The U.S. military official, who wished to remain anonymous, added that what is hurting the coalition effort has been limited because troops are "not able to capture sanctuaries where they sketch attacks against us."

Gen. Josef Blotz, a spokesman for International Security Assistance Force, the NATO-led security mission in Afghanistan, told TOLOnews that foreign troops will remain in the country beyond 2014, which is the date President Barack Obama has identified as the end to major U.S. combat operations in Afghanistan.

"We will stay here with a smaller force, because the Afghan forces will be bigger and we will stay here as a force of a more mentoring and training nature," said Blotz. "You know, still supporting Afghanistan, still supporting the Afghan security forces, plus of course the commitment for development and better governance. So we will stay here for a long time, I don't know how long, but nobody must be worried about leaving the country, this will not happen."

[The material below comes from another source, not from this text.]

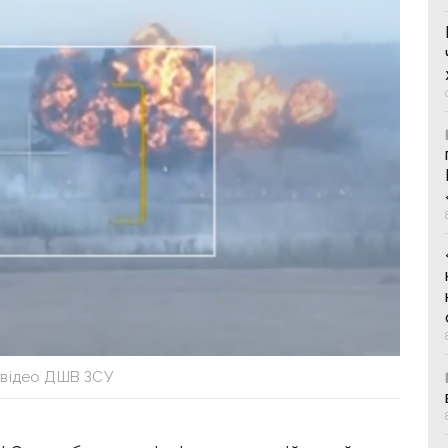
 відео ДШВ ЗСУ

The comments follow the grim announcement that 2010 was the deadliest year in Afghanistan since U.S.-backed Afghan forces toppled the Taliban in 2001. A total of 711 coalition forces were killed in Afghanistan last year, including 499 U.S. troops, and the Afghan Interior Ministry reported that 2,043 civilians were killed and 3,570 were wounded during that time.

The United Nations has put the civilian death toll even higher, at 2,412 killed and 3,803 wounded between January and October -- a 20 percent jump from 2009. Sixty-three percent of the U.S. public now opposes the war effort, according to recent polling.

TOLOnews bills itself as "the first news and current affairs channel in Afghanistan" and is run by the Moby Group, which the New Yorker described as the country's "preëminent media company."